- Opening Delimiter -

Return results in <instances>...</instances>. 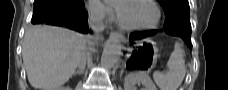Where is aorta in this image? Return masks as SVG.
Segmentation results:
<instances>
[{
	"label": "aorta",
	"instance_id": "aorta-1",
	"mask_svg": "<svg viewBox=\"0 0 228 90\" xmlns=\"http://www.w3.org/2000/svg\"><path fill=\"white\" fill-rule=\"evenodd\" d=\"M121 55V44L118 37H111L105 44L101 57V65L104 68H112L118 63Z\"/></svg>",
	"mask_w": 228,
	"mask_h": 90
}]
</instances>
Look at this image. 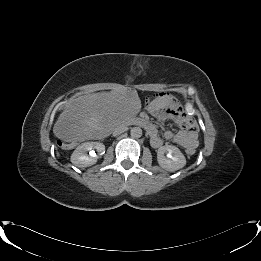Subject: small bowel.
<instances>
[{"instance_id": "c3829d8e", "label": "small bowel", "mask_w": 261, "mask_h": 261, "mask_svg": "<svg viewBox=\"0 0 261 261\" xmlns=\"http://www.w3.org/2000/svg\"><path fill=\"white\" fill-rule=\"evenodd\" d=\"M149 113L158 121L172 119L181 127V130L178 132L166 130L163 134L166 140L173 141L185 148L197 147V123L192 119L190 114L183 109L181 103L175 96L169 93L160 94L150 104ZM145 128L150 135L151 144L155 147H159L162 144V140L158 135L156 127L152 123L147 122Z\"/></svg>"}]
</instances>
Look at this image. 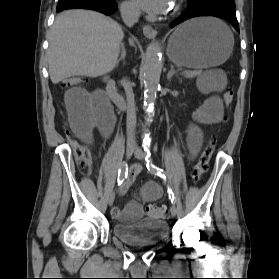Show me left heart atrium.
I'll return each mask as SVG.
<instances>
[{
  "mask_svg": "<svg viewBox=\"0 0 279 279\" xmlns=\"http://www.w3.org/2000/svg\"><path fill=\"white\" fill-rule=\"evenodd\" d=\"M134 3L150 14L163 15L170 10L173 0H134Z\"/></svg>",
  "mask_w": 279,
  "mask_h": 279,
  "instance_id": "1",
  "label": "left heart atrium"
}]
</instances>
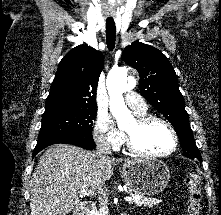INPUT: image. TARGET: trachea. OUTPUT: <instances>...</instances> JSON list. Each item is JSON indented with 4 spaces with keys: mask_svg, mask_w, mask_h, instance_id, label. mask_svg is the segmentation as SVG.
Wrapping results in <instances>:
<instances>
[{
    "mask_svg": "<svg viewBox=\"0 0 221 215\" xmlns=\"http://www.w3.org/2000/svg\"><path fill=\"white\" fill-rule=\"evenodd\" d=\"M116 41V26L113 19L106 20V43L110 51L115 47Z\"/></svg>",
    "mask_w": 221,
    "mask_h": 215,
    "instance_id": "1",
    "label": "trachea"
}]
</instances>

- Closing Delimiter -

Work to complete:
No pictures go in the copy. Output exactly the lines from the line containing "INPUT: image. TARGET: trachea." through the end of the listing above.

Response:
INPUT: image. TARGET: trachea. OUTPUT: <instances>...</instances> JSON list. Each item is JSON indented with 4 spaces with keys: mask_svg, mask_w, mask_h, instance_id, label. mask_svg is the segmentation as SVG.
Wrapping results in <instances>:
<instances>
[{
    "mask_svg": "<svg viewBox=\"0 0 221 215\" xmlns=\"http://www.w3.org/2000/svg\"><path fill=\"white\" fill-rule=\"evenodd\" d=\"M116 41V26L113 19L106 20V43L110 51L115 47Z\"/></svg>",
    "mask_w": 221,
    "mask_h": 215,
    "instance_id": "1",
    "label": "trachea"
}]
</instances>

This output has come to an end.